Promise yourself when you find yourself exhausted, frazzled, impulsive, or craving, to simply take a moment to stop and bring awareness to this breath, this body, right now.
This breath, this body, right now, supporting you.
This breath, this body, right now, anchoring you. Grounding you.
Maybe use this awareness as a mantra:
For instance …
with this breath, this body, right now I can find the space to make better decisions
with this breath, this body, right now, I can be with this difficult conversation
with this breath, this body, right now I can express my needs
with this breath, this body, right now I can be present for the people I choose to serve
with this breath, this body, right now, I can be here for this person I love
This breath, this body, right now is where the inward journey starts.
It’s the journey of taking care of yourself.
It’s not easy to do.
But it's what we’re being invited to do.
It's an invitation to possibility.
In particular, the possibility of accepting who you already are, rather than who you think, or who you have been told, you should be.
We explore this possibility through meditation. What you're doing here is meditating.

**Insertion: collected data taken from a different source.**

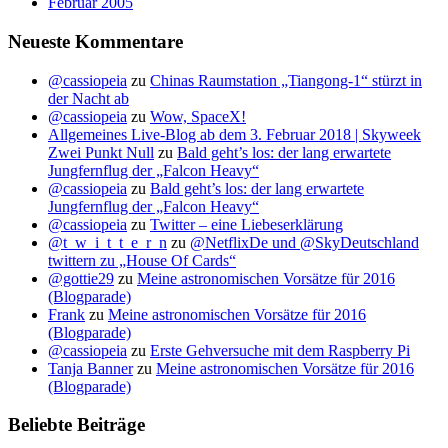
Februar 2005
Neueste Kommentare
@cassiopeia
zu
Chinas Raumstation „Tiangong-1“ stürzt in
der Nacht ab
@cassiopeia
zu
Wow, SpaceX!
Allgemeines Live-Blog ab dem 3. Februar 2018 | Skyweek
Zwei Punkt Null
zu
Bald geht’s los: der lang erwartete
Jungfernflug der „Falcon Heavy“
@cassiopeia
zu
Bald geht’s los: der lang erwartete
Jungfernflug der „Falcon Heavy“
@cassiopeia
zu
Twitter – eine Liebeserklärung
@t_w_i_t_t_e_r_n
zu
@NetflixDe und @SkyDeutschland
twittern zu „House Of Cards“
@gottie29
zu
Meine astronomischen Vorsätze für 2016
(Blogparade)
Frank
zu
Meine astronomischen Vorsätze für 2016
(Blogparade)
@cassiopeia
zu
Erste Gehversuche mit dem Raspberry Pi
Tanja Banner
zu
Meine astronomischen Vorsätze für 2016
(Blogparade)
Beliebte Beiträge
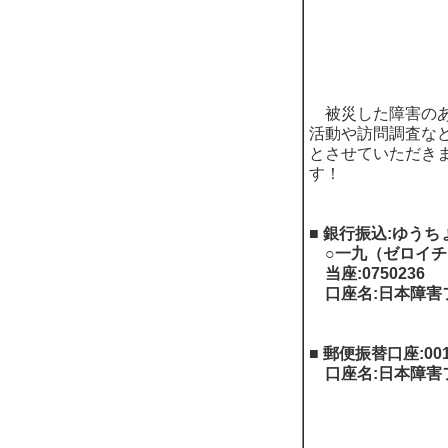
被災した障害のあ
活動や訪問調査な
とさせていただきま
す！
■ 銀行振込:ゆうち
○一九（ゼロイチ
当座:0750236
口座名:日本障害
■ 郵便振替口座:0012
口座名:日本障害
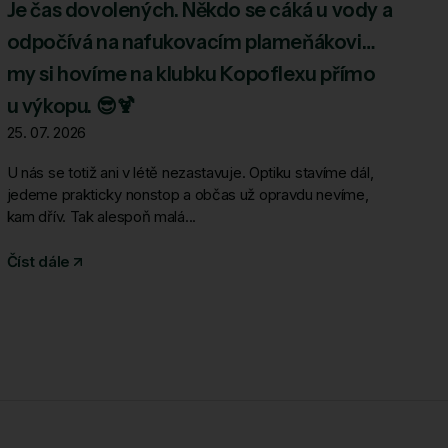
Je čas dovolených. Někdo se cáká u vody a
odpočívá na nafukovacím plameňákovi…
my si hovíme na klubku Kopoflexu přímo
u výkopu. 😎🍹
25. 07. 2026
U nás se totiž ani v létě nezastavuje. Optiku stavíme dál,
jedeme prakticky nonstop a občas už opravdu nevíme,
kam dřív. Tak alespoň malá...
Číst dále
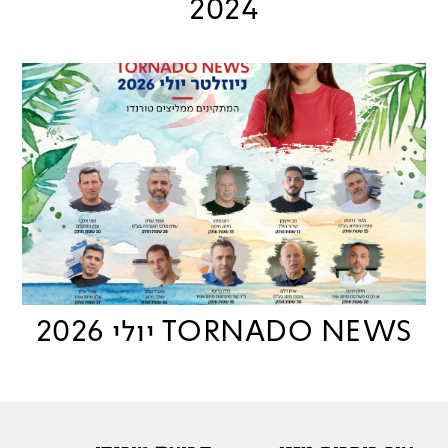
2024
TORNADO NEWS יולי 2026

One meditation teacher taught me that meditation is experiencing. Another teacher taught me that during meditation you become non-judgementally aware of being the experiencer experiencing the experience. Essentially, you recognise what you are experiencing as you are experiencing it - such as a thought, an emotion, a sensation - and understand and accept why you are experiencing it.
Acceptance is key. Acceptance leads to finding something called space within the experience. A famous phrase that elucidates upon this and is widely used within mindfulness teaching is:
“Between stimulus and response, there is a space. In that space is our power to choose our response. In our response lies our growth and our freedom.”
You already have the space between stimulus and response. It's within you. It's embodied. It gives you a slither of time to choose a wise (or at least a wiser, more considered) response.
The breath and the body can help you to do this.
The breath and the body can help you slow down.
The breath and the body can meet contraction with expansion.
The breath and the body can help you understand the terms and conditions of your job as a meditator.
One teacher puts it like this:
"A meditator’s job is to remember to be aware. Whether you are standing, sitting, lying down, or walking if you remember that you are aware, then you are meditating, and you are cultivating this wholesome quality of mind. We always start with awareness …. What the mind is aware of—the objects of awareness such as sensations, thoughts, perceptions, and emotions—isn’t really important. … What’s important is the quality of the observing mind that is always working in the background to be aware. The more we remember to be aware, the more we nourish the wisdom that dissolves stress and suffering."
Mindfulness is remembering to be aware.
You already know how to remember.
Welcome to 'already mindful'.
Most importantly, welcome to reflections, meditations, and the practical wisdom of teachers, practitioners, and influencers who can help you find mindfulness in what's already here for you, so that mindfulness practice makes sense for you in the here and now of your life.
Thank you for your time and attention.